Mr Seidemann also pointed out that the country’s Supreme Court ruled in 1978 that a Palestinian family forced out of what became the Jewish quarter of the Old City in 1967 had no right to return to their property.
The court justified its decision on the grounds that each religious community should have its own quarter. “However, that ruling has not stopped the Israeli government from helping Jewish settlers to encroach on the Muslim and Christian quarters.”
This week, the Israeli media reported, several families from a settler organisation, Ateret Cohanim, had moved into a building in the heart of the Muslim quarter. The property was bought by Ariel Sharon in the 1980s to assert Jewish sovereignty over all of the Old City, although he never moved in.
Mr Halper says that in addition Jerusalem’s Palestinians, unlike its Jews, face municipal policies designed to make life as unbearable as possible. Demolitions of Palestinian property are widespread. Police, for example, have torn down Mrs Khurd’s tent on six occasions since November and she faces a series of fines.

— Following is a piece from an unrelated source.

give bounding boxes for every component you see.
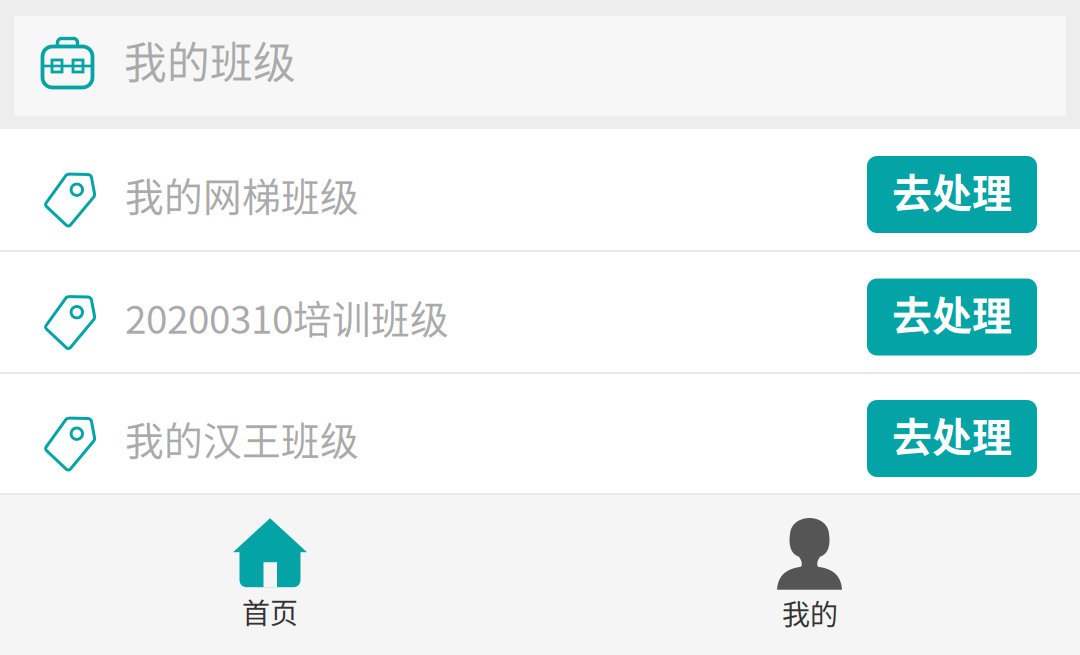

“Even according to Israeli figures, East Jerusalem lacks 25,000 housing units to cope with the Palestinians’ minimal needs,” said Mr Halper. “The land is available, it’s just that Israel wants to induce a severe housing shortage for Palestinians.”
The hope is that they would move to the West Bank, he said.
Mr Seidemann said a handful of Palestinian families -- faced with this housing shortage -- had managed to rent homes short term from Israeli owners in East Jerusalem’s larger settlements, such as French Hill and Pisgat Zeev. This marginal phenomenon, he said, had been misleadingly trumpeted as proof of the “egalitarian nature” of Israel’s property laws.
According to the Israeli media, Mr Netanyahu’s remark may have been intended to throw mud in the eyes of the US Administration as it steps up pressure on Israel to halt settlement building in East Jerusalem.
Mr Seidemann said: “The [US] State Department understands these issues better than Mr Netanyahu. There is zero possibility that his comments will be treated as credible by any of their negotiators.”